> **ASSIGNMENT**
Return all lines in the data where the string "Colorado" can be found.

Extracted page text data
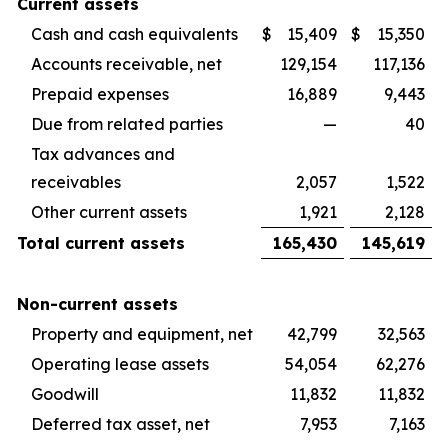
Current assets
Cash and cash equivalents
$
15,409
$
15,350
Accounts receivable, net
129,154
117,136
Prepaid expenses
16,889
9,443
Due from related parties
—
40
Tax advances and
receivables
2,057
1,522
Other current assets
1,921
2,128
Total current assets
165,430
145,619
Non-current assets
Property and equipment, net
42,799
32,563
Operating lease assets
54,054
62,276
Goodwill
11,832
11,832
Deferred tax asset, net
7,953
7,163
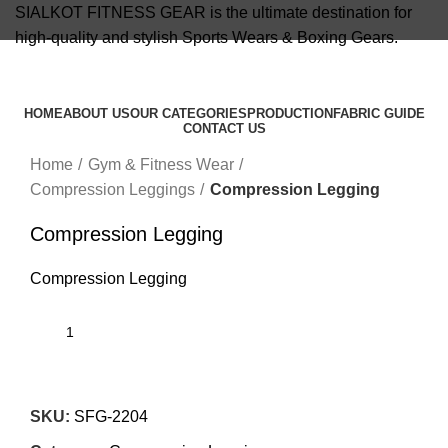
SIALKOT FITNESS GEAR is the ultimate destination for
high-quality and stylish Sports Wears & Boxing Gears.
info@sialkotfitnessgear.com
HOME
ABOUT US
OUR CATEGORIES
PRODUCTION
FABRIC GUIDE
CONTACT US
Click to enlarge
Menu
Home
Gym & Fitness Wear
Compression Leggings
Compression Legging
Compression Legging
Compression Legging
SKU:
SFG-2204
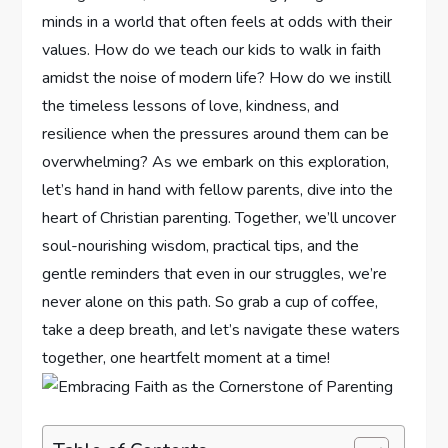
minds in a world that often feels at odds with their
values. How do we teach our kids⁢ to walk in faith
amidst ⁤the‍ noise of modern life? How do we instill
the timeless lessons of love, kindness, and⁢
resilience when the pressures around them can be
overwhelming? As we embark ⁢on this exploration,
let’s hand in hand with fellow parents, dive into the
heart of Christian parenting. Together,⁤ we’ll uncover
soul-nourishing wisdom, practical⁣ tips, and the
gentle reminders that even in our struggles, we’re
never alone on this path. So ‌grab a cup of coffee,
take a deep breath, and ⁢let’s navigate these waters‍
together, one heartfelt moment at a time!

* * *

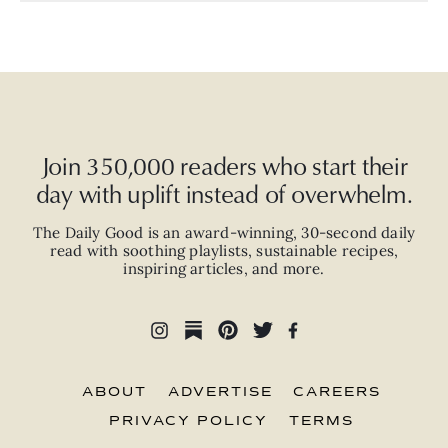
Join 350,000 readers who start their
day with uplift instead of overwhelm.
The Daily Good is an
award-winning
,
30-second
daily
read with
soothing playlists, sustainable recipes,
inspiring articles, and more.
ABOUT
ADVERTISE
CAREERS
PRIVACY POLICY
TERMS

--

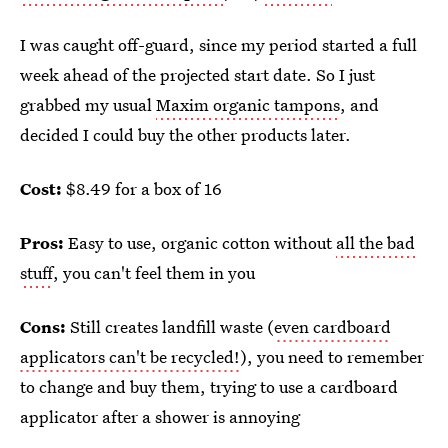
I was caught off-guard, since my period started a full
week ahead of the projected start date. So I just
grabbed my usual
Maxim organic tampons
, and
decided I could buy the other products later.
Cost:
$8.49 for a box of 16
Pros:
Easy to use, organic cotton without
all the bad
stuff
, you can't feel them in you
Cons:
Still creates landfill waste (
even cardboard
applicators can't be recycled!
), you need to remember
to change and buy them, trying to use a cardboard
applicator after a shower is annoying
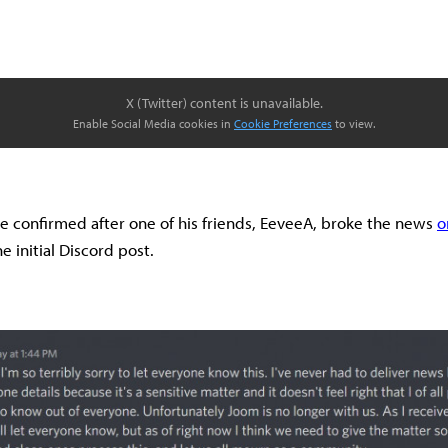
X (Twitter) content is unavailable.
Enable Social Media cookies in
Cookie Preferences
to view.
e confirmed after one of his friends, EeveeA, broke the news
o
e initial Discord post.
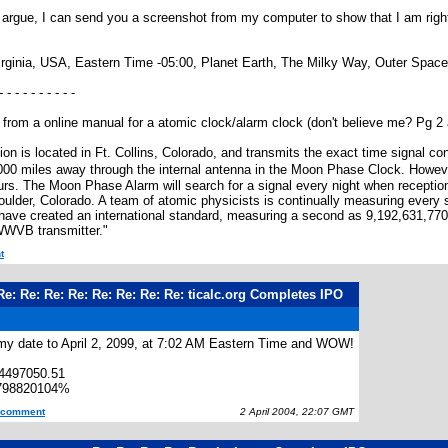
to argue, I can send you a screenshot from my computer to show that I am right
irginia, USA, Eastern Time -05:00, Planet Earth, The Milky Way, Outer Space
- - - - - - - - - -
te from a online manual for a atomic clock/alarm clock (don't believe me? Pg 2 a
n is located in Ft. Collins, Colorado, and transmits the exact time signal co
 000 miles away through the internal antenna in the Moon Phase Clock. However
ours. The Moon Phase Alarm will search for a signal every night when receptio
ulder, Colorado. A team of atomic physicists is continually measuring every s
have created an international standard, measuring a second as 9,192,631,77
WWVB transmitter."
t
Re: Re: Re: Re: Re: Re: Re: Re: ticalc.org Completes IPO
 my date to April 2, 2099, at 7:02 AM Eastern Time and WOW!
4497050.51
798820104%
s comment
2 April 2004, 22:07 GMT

> **TASK RESULT**
n is located in Ft. Collins, Colorado, and transmits the exact time signal co
ulder, Colorado. A team of atomic physicists is continually measuring every s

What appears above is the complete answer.